Polt is a tool designed to streamline the process of archiving data from Aurora MySQL tables. It offers efficient and safe data transfer to various destinations, including another table in the same database, AWS S3, or permanent deletion (aka sending data to /dev/null).
- MySQL 8.0
The primary license for polt is Apache 2.0, however some files are licensed under MPL 2.0 (as indicated in their SPDX headers).
See DEVELOPMENT.md for instructions on how to run tests with dbdeployer or docker.
Polt moves data in 2 modes.
- Stage
- Moves data from source table to an internal staging table in the same database.
- Archive
- Moves data from staging table to final destination.
Every archive operation will run the 2 modes serially to move the data to final destination.
As stated above archive mode doesn't cause any load on original source table as it only works on staging table.
Currently, Polt supports table and S3 archive destinations. For S3 files are written in parquet format using SNAPPY compression. For more details about parquet format , see Parquet File Format and more explanation
- IAM role with S3 write access should have the below policy permissions.
statement {
effect = "Allow"
actions = [
"s3:PutObject",
]
resources = [
"arn:aws:s3:::{bucket}/*",
]
}
statement {
effect = "Allow"
actions = [
"kms:GenerateDataKey",
]
resources = [
"{bucket_kms_key_arn}",
]
}- S3 bucket destination path should be in the format of
{bucket}/{prefix}ors3://{bucket}/{prefix}. For example,my-bucket/prefix/. - Currently, Polt only supports S3 archive destination with parquet format. There is no official support for directly writing to Iceberg tables in S3 yet.

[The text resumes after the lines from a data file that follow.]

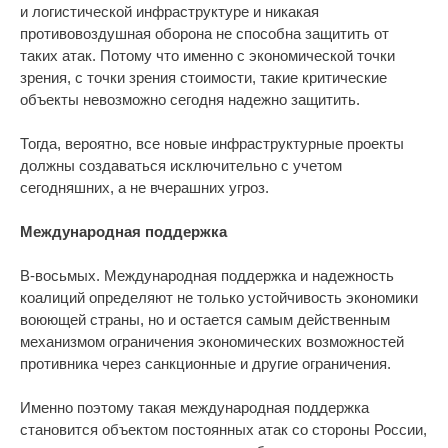
и логистической инфраструктуре и никакая
противовоздушная оборона не способна защитить от
таких атак. Потому что именно с экономической точки
зрения, с точки зрения стоимости, такие критические
объекты невозможно сегодня надежно защитить.
Тогда, вероятно, все новые инфраструктурные проекты
должны создаваться исключительно с учетом
сегодняшних, а не вчерашних угроз.
Международная поддержка
В-восьмых. Международная поддержка и надежность
коалиций определяют не только устойчивость экономики
воюющей страны, но и остается самым действенным
механизмом ограничения экономических возможностей
противника через санкционные и другие ограничения.
Именно поэтому такая международная поддержка
становится объектом постоянных атак со стороны России,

- If the S3 archive job fails, it is resumable , but there might be some data duplication in the destination due to the nature of chunking and the checkpointing mechanism. Future versions may address this issue. But until then you can refer to this example Glue(spark) job to remove duplicates from parquet files and insert to iceberg table. Remove Duplicates from Parquet Files
- Relies on mysql-client-driver for connecting to MySQL databases.
- Relies on Spirit for chunking the data that needs to be archived and also for many other utilities related to db connection, loading table metadata etc.